CockroachDB is a distributed SQL database that thrives on resilience and scale. It’s designed to stay online even when the world around it breaks. Lightstep is the tracing and observability platform built by engineers who got tired of guessing what was happening inside opaque systems. When paired, you get a transparent, measurable view of your data layer—every query, latency spike, and retry visible in context. No blind spots. No digging through YAML at 2 a.m.
The integration between CockroachDB and Lightstep works through instrumentation pipelines that capture spans from database operations, routing them into Lightstep to visualize performance at query and node levels. Application service traces merge with database telemetry, so you can pinpoint bottlenecks and dependency chains without toggling between tools. Think of it as merging the heartbeat of your infrastructure with its pulse history.

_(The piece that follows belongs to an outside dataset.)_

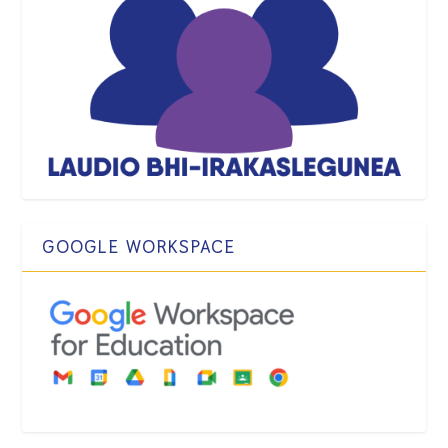
GOOGLE WORKSPACE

To configure CockroachDB Lightstep correctly, ensure proper identity alignment. Map cluster permissions through your existing IAM (Okta, AWS IAM, or OIDC). Rotate service tokens regularly, and validate telemetry ingestion endpoints under authenticated connections. It’s not glamorous, but it’s how you keep audits clean and access consistent. If you handle secure tracing data, SOC 2 alignment isn’t optional.
A common question: How do I connect CockroachDB metrics to Lightstep without patching drivers?
Most current CockroachDB releases emit OpenTelemetry signals natively. You register the exporter in Lightstep, tag your spans with cluster IDs, then watch traces appear instantly. No plugin hacks required.